Jon Brodkin of Ars Technica has a fairly detailed yet readable explanation of why this is bad for the Internet—meaning bad for the choices available to ordinary consumers and bad for the pace of innovation in new types of content and services. Basically it's a license to the cable providers to exploit a new revenue source, with no commitment to use those revenues to actually upgrade service. (With an effective monopoly in many metropolitan areas and speeds already faster than satellite, the local cable provider has no market pressure to upgrade service, at least not until fiber becomes more widespread.) The need to pay access fees will make it harder for new entrants on the content and services side; in the long run, these fees could actually be good for Netflix, since it won't have to worry as much about competition. The ultimate result will be to lock in the current set of incumbents that control the Internet, ushering in the era of big, fat, incompetent monopolies.
Not only is this bad for consumers and for innovation, but it's a reversal (or at least a severe watering-down) of the FCC's earlier position on net neutrality, established in 2010 under a different FCC chair. Why did this happen? Well, look at this:
That's from another article that Brodkin published yesterday, on the revolving door at the FCC. To summarize: Tom Wheeler, the current chair of the FCC, has previously been the CEO of the industry organizations for both the cellular industry (CTIA) and the cable industry (NCTA). The NCTA is currently headed by Michael Powell, a former chair of the FCC. The CTIA announced that its next CEO will be Meredith Attwell Baker. Her résumé goes like this: lobbyist for the CTIA; lobbying firms; National Telecommunications and Information Administration (part of the Department of Commerce), where she sided with Comcast against the FCC; FCC commissioner who voted for the Comcast-NBC merger (that's Kabletown, for 30 Rock fans); head lobbyist for the NBC division of Comcast; and now CEO of the CTIA.

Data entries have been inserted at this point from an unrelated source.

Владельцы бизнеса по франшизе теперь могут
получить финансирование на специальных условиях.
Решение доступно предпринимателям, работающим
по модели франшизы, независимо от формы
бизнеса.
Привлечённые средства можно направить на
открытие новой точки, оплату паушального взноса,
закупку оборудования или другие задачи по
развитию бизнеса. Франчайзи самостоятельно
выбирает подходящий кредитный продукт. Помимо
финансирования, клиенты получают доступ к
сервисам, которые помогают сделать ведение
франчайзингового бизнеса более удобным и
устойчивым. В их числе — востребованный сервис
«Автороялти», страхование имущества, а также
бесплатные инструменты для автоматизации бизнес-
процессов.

To put things in more familiar terms, this is roughly like Tim Pawlenty leaving the Financial Services Roundtable to become chair of the Federal Reserve and Ben Bernanke leaving the Fed to become head of the American Bankers Association, or Phil Gramm becoming a senior bank executive after shepherding the Gramm-Leach-Bliley Act and the Commodity Futures Modernization Act. (Wait, one of those things actually happened.)
Many business groups like to say that they are against regulation because of free market, big government, economic efficiency, consumer choice, blah blah blah. But in fact, the history of regulation is one of large incumbents (or well-funded, well-connected newcomers) buying politicians and using them to extract rents, raise barriers to entry, erect tariff barriers, and do other things to pad the bottom line. Very occasionally, like in 2009–2010, people sit up and take notice. But most of the time, the casino is open and everyone looks the other way.
* There's a separate issue about peering deals between different parts of the Internet backbone, which conceptually is a net neutrality issue, but is not addressed by the FCC's net neutrality rules.